# Activity
Go through the entries one line at a time, and gather every line that has the word "Create".

Stored data entries:
§ §
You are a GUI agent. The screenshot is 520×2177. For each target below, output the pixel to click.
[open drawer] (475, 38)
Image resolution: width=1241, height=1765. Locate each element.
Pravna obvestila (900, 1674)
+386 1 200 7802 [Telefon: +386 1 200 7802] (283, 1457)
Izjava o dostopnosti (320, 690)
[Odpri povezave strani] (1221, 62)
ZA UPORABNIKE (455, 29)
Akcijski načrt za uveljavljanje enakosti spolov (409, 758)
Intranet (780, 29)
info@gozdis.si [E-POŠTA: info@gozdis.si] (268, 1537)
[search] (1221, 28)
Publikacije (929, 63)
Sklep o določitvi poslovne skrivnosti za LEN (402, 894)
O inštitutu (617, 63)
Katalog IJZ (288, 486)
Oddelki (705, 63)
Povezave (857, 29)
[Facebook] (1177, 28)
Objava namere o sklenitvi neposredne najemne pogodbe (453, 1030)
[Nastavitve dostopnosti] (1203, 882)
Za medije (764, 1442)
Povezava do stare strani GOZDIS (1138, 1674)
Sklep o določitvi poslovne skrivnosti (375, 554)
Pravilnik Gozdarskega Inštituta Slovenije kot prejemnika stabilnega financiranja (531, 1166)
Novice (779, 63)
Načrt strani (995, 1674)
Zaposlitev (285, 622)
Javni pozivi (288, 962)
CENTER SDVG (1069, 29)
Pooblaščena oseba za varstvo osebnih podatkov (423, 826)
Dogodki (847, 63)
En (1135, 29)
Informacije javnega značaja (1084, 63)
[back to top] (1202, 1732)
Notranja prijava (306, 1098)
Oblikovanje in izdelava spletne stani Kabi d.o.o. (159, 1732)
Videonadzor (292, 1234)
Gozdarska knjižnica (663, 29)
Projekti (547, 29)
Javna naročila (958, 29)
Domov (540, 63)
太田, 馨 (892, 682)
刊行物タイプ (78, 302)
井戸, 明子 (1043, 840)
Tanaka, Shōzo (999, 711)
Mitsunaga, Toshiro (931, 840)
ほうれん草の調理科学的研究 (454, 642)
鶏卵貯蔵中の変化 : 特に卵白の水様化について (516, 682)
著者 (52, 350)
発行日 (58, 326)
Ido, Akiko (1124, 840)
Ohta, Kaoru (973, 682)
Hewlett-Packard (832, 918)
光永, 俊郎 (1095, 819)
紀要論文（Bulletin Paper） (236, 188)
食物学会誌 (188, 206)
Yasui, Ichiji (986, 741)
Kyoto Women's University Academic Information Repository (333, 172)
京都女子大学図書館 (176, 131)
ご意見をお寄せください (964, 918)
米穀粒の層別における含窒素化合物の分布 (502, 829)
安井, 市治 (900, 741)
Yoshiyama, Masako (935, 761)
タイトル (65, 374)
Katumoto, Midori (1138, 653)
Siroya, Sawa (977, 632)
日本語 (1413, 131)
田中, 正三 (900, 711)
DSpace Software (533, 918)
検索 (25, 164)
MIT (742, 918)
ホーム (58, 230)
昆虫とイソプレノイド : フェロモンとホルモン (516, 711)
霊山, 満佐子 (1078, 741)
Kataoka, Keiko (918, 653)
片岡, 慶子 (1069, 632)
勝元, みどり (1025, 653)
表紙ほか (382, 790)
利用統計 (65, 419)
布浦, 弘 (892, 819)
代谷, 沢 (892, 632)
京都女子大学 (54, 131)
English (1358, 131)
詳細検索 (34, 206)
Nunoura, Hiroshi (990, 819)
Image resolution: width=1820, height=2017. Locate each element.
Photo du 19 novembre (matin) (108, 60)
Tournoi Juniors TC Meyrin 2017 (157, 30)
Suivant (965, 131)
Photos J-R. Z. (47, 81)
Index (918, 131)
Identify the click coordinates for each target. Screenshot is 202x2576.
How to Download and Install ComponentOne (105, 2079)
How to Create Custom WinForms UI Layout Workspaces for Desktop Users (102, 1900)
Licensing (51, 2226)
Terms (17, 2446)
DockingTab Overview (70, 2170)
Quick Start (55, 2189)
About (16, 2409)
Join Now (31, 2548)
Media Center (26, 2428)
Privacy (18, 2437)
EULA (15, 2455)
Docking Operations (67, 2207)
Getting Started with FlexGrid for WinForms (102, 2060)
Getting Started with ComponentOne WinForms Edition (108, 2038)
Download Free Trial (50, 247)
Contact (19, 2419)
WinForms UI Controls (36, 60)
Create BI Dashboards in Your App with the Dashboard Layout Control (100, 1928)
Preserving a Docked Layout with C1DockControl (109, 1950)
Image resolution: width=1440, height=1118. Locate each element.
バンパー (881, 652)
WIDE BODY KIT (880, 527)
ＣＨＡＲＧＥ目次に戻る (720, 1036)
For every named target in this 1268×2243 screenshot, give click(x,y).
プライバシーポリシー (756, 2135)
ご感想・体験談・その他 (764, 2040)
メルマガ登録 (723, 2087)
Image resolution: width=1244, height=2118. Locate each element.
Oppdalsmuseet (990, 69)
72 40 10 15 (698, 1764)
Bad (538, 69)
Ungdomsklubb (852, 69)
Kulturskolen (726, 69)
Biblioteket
§ §
# Response area
How to Create Custom WinForms UI Layout Workspaces for Desktop Users (102, 1900)
Create BI Dashboards in Your App with the Dashboard Layout Control (100, 1928)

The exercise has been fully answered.